A pena do relator e presidente do Supremo, Joaquim Barbosa, era de 6 anos, 9 meses e 20 dias de reclusão.

Houve um empate porque o ministro Marco Aurélio não votou na lavagem porque o tinha absolvido em outra fase do julgamento. Se vencesse a pena de Barbosa, ele teria que cumprir a pena em regime inicialmente fechado, estabelecido para penas de 8 anos.

Barbosa disse ainda que, quanto a lavagem de dinheiro, considerou como agravante o fato de que foi ele "quem organizou a sofisticação do mecanismo de lavagem através da corretora".

Na análise da pena de corrupção, o relator sugeriu que a pena fosse de 4 anos e 1 mês, mas foi voto vencido, prevalecendo a punição defendida pelo revisor, Ricardo Lewandowski.

Durante a discussão, o ministro Celso de Mello afirmou que o comportamento do deputado foi "indigno", promovendo a "mercantilização de seu mandato".

"O comportamento desse parlamentar que tinha por finalidade capitalizar o partido por ele presidido, alugando sua legenda para se beneficiar de modo permanente de vantagens financeiras", afirmou Celso de Mello.

Os ministros discutiram sobre a o fator da confissão ser um atenuante na pena. Os ministros concordam que a confissão tem que ser sobre o crime, não apenas sobre o recebimento.

Após a fixação da pena a sessão foi suspensa. Barbosa não disse se vai trazer para a sessão desta segunda-feira (26) a discussão sobre a perda de mandato dos deputados condenados.

Em sessão anterior do julgamento, os ministros se dividiram quanto à acusação de formação de quadrilha. Como houve empate (5 votos pela condenação e 5 votos pela absolvição) ele acabou inocentado.

Após a condenação, Costa Neto disse que iria recorrer contra a punição na OEA (Organização dos Estados Americanos), pedindo um novo julgamento.

Ao longo dos mais de três meses de julgamento, os ministros definiram que o mensalão foi um esquema de desvio de recursos públicos que, misturados a empréstimos fictícios, comprou apoio no Congresso para a formação da base aliada do governo Lula. Dos 37 réus, 25 foram condenados. Com Costa Neto, o Supremo já fixou a pena de 20 condenados.
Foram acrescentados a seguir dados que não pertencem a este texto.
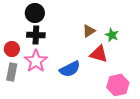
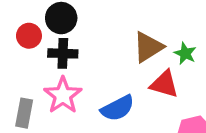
brown triangle: (89, 31) -> (148, 47), size x1.5
red circle: (12, 49) -> (29, 36), moved

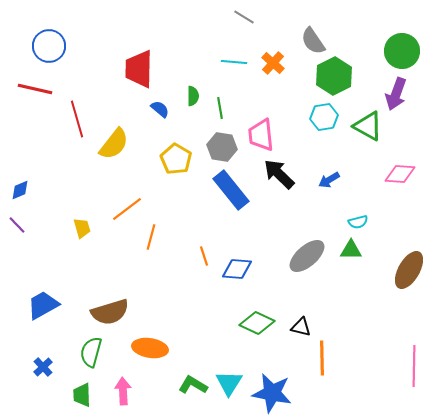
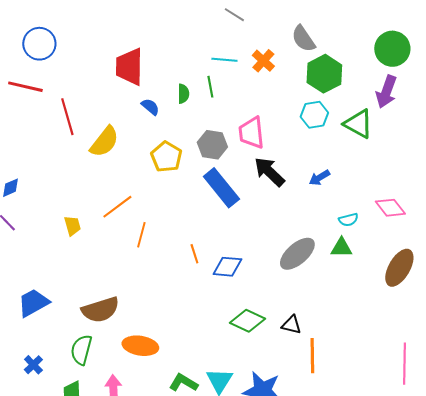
green line: (220, 108) -> (210, 87), moved
pink diamond: (400, 174) -> (390, 208), moved, turned 48

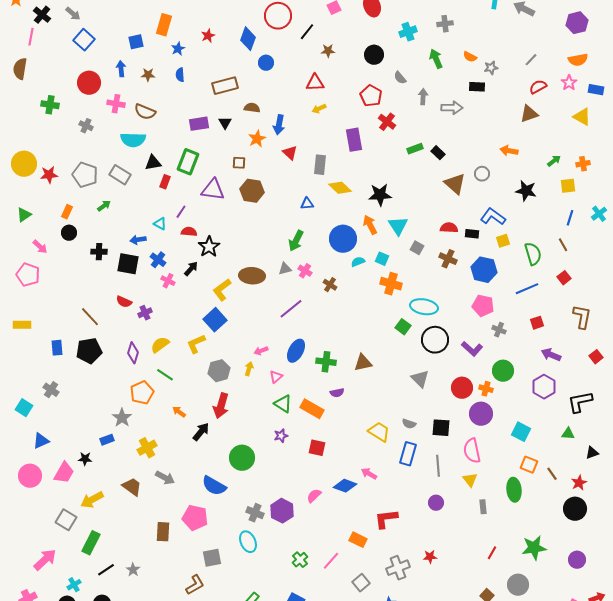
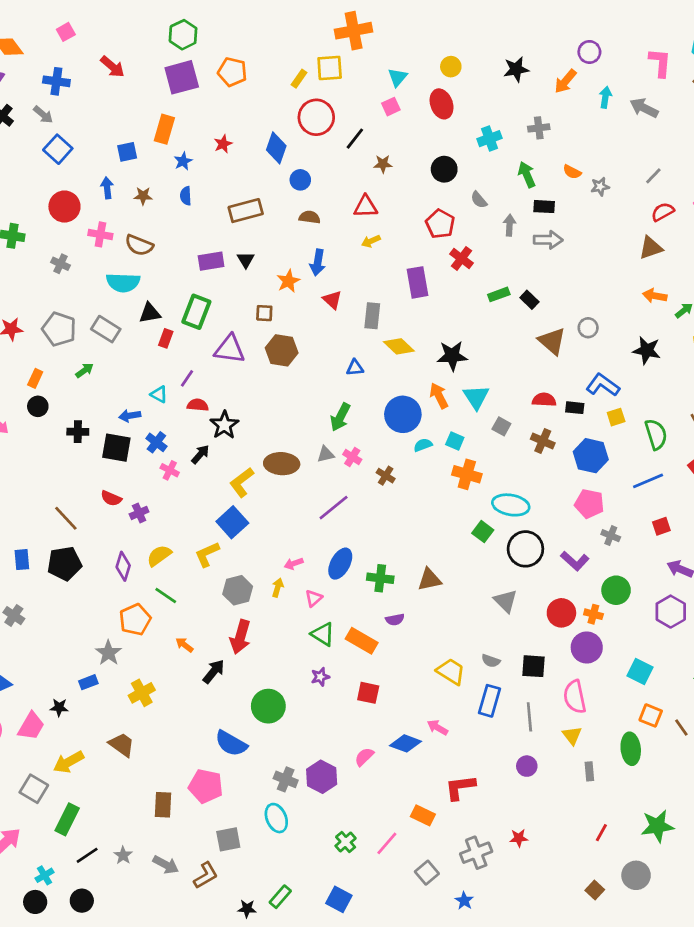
black rectangle: (477, 87) -> (544, 207), moved
brown semicircle: (252, 108) -> (310, 217), moved
orange arrow: (509, 151) -> (655, 296), moved
gray arrow: (165, 478) -> (166, 865), moved

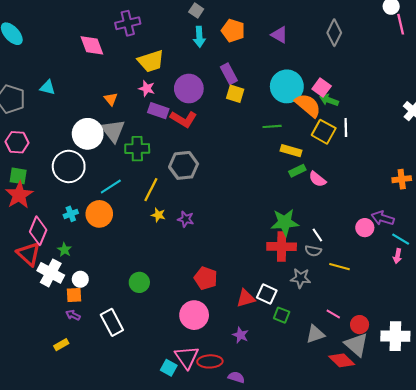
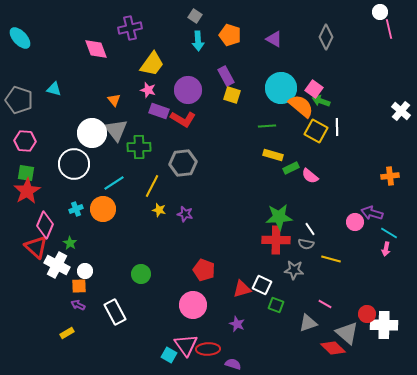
yellow trapezoid: (151, 61) -> (152, 64), turned -36
yellow rectangle: (291, 151) -> (273, 155), moved
red circle: (360, 325) -> (367, 314), moved

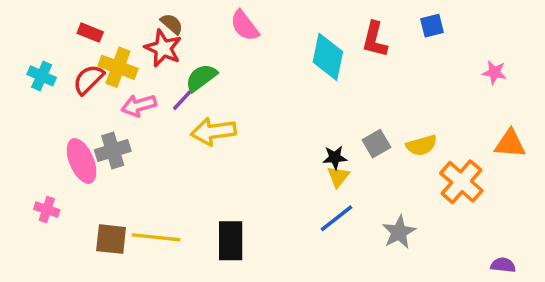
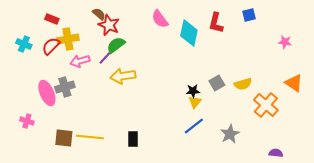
pink semicircle: (245, 26) -> (160, 19), moved
red star: (163, 48) -> (109, 25), moved
yellow cross: (118, 67) -> (68, 39), turned -30
orange triangle: (510, 144) -> (294, 83), turned 30
black rectangle: (231, 241) -> (133, 139), size x0.7
purple semicircle: (503, 265) -> (276, 153), moved

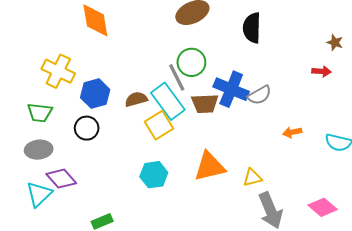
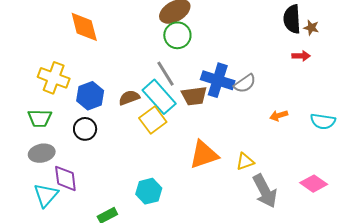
black semicircle: (252, 28) -> (292, 19), moved
green circle: (191, 62) -> (177, 35), moved
cyan hexagon: (154, 175) -> (149, 191), moved
purple diamond: (61, 179) -> (65, 178), turned 40

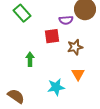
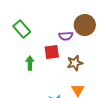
green arrow: (30, 59) -> (30, 63), moved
Segundo a acusação do Ministério Público, Costa Neto recebeu R$ 8,8 milhões do valerioduto e usou uma empresa fantasma, a Guaranhuns, para disfarçar a origem do dinheiro. Teria negociado com o PT um acordo para obter os recursos em troca do apoio do PL ao governo no Congresso.

Na época do esquema, ele era deputado federal pelo PL quando o caso do mensalão veio à tona. Renunciou ao mandato para evitar a cassação em 2005 e depois articulou a fusão do PL com o Prona para criar o PR. Ele foi eleito de novo para a Câmara em 2006 e reelegeu-se em 2010.